Synthetic responses

Throughout the book, the primary focus has been caching content from the origin. For non-cacheable content we provided ways to bypass the cache.

As you have already seen, this chapter is about caching otherwise uncacheable content, and about offloading the uncacheable logic on the edge.

But instead of serving content from the origin, we can cut out the origin and produce the content ourselves. We do this by serving synthetic HTTP responses.

This is already a familiar concept by now, as return(synth()) and vcl_synth have been covered a number of times.

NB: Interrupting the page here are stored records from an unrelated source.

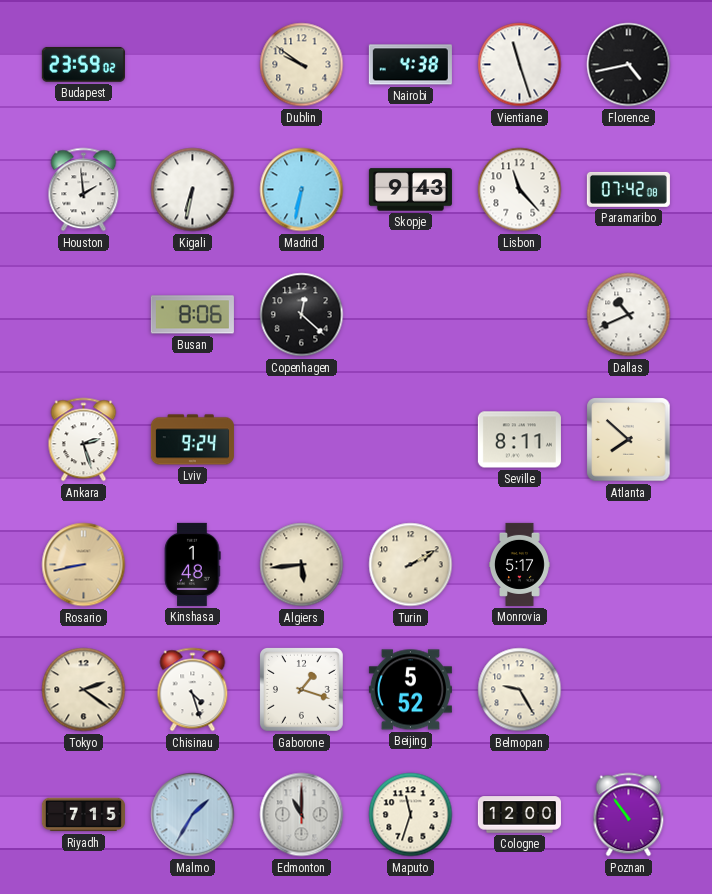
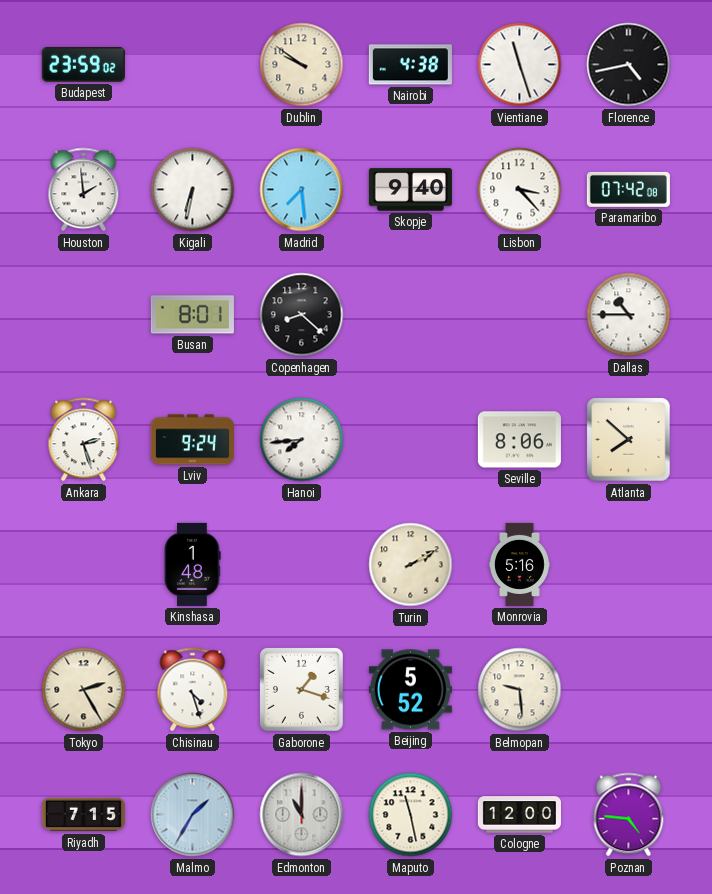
Madrid: 6:32 -> 7:29
Skopje: 9:43 -> 9:40
Lisbon: 11:23 -> 3:23
Busan: 8:06 -> 8:01
Copenhagen: 12:22 -> 8:22
Dallas: 10:41 -> 10:45
Hanoi: none -> 7:44
Seville: 8:11 -> 8:06
Rosario: 8:43 -> none
Algiers: 5:44 -> none
Monrovia: 5:17 -> 5:16
Tokyo: 2:21 -> 2:25
Belmopan: 9:25 -> 9:29
Maputo: 11:33 -> 11:28
Poznan: 10:54 -> 4:46
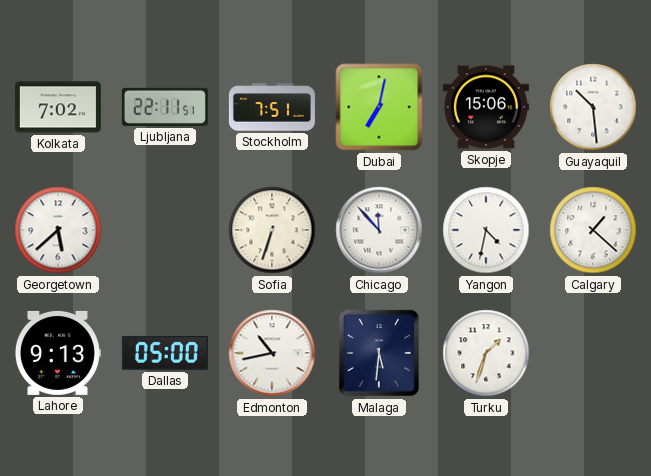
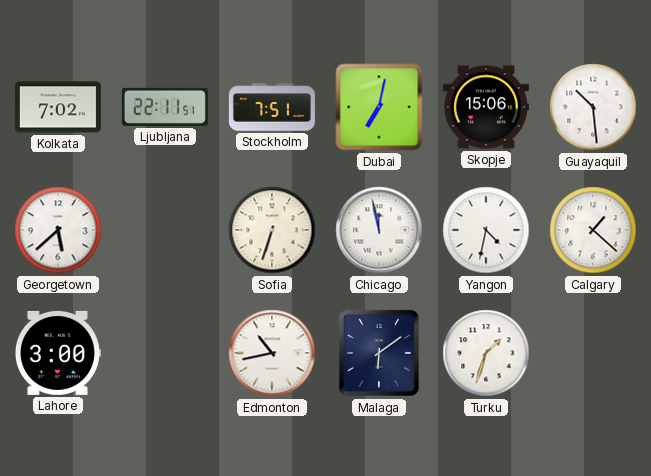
Chicago: 11:53 -> 11:58
Lahore: 9:13 -> 3:00
Dallas: 05:00 -> none
Malaga: 5:31 -> 6:09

If we have access to the stateful data, or we can compute the data ourselves, we can produce synthetic HTTP responses without accessing the origin server. We can do this for all content or for select endpoints.

We can produce HTML and basically act as a web server. We can also produce JSON or XML and become a RESTful API application.

In previous sections of this chapter, we talked about file system access, about access to HTTP services, and about access to Memcached and Redis. We can query these data sources and use synthetic output to visualize the data.

Synthetic output and no backend

If you return synthetic output, you don’t really need to define a backend, and backend default none; will ensure varnishd doesn’t complain when you load a VCL that doesn’t have a real backend.

You can use return(synth(200,"OK")) to return a synthetic response. Any request that doesn’t return synthetic output will return an HTTP 503 Backend fetch failed error.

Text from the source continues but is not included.